I’m reading “How the World made the West” by Josephine Quinn, a fascinating and mind expanding history of how the concept of “The West” arose. This paragraph really got me thinking –
“The study of antiquity gives the lie to the idea that everyone is born with a natural, fixed ethnic identity, tied to specific other people by ancestry or ancestral territory. The concept is fundamentally incoherent anyway: at some level all humans share the same ancestry and territory, and decisions about where to draw lines across that shared heritage in time and space can only ever be arbitrary. But ethnic identification is also for the most part a relatively modern phenomenon, associated with modern levels of literacy, communication and mobility. Without these, communal identities tend to form on smaller scales. And despite their physical proximity to one another, links between the ‘Phoenician’ ports were relatively weak.”
This reminds me of my experience working as a GP in the Irvine Valley back in the early 1980s. There were three small towns in the valley, Galston, Newmilns and Darvel. Although they seemed pretty similar in size, and even appearance, to the locals, especially the elderly locals they each had distinct characteristics. For example, one elderly woman told me a traditional saying was “Darvel for swanks, Newmilns for banks, Galston for guts” and another told me she was born in Galston but when she married she moved to Newmilns (two miles away), “But I couldnae staun it and had to come hame” – she couldn’t stand living in Newmilns and had to move back to Galston. Yet another, this time from Newmilns, told me the old piece of marriage advice she remembered was “If you can’t get a man, go to Galston and get a miner”. As Josephine Quinn writes, “communal identities tend to form on smaller scales”.

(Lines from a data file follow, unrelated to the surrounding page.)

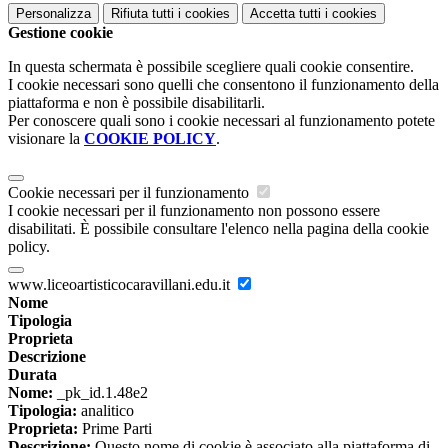
Personalizza
Rifiuta tutti
i cookies
Accetta tutti
i cookies
Gestione cookie
In questa schermata è possibile scegliere quali cookie consentire.
I cookie necessari sono quelli che consentono il funzionamento della
piattaforma e non è possibile disabilitarli.
Per conoscere quali sono i cookie necessari al funzionamento potete
visionare la
COOKIE POLICY
.
Cookie necessari per il funzionamento
I cookie necessari per il funzionamento non possono essere
disabilitati. È possibile consultare l'elenco nella pagina della cookie
policy.
www.liceoartisticocaravillani.edu.it
Nome
Tipologia
Proprieta
Descrizione
Durata
Nome:
_pk_id.1.48e2
Tipologia:
analitico
Proprieta:
Prime Parti
Descrizione:
Questo nome di cookie è associato alla piattaforma di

By the time I was working there, each of the towns had changed considerably, with mining and textile industries disappearing, and an increasing number of people moving to the valley and commuting for work. However, when I left in 1986 to take up a post in Edinburgh, a twenty something year old female patient asked me what Edinburgh was like. She had never been. I asked her if she usually went to Glasgow (there’s actually still quite a cultural divide between Scotland’s two largest cities), but she said no, she’d never been there either. I asked where she had been, and she told me she’d visited Ayr once. She definitely identified with place, not an ethnic group.
Anyone who has done even a small amount of genealogical research into their own family, pretty quickly finds that their ancestors come from a wide range of towns, or even countries, and those who use on the DNA testing genealogy services, find that they have percentages of their DNA which can be traced to several countries around the world.
Josephine Quinn makes the point that DNA discoveries have undermined the concept of separate, distinct, or “pure” races, and that her research in ancient history (her book focuses on the period from 1500 BC to 1500 AD) undermines the concept of competing “civilisations”. As she describes each period, time and time again, she shows that trade and migration play a key role in the spread of ideas, technologies and innovations, whilst strengthening local cultures of belief and tradition.
Nothing we are familiar with today would be possible without a long, long history of migration, communication and trade.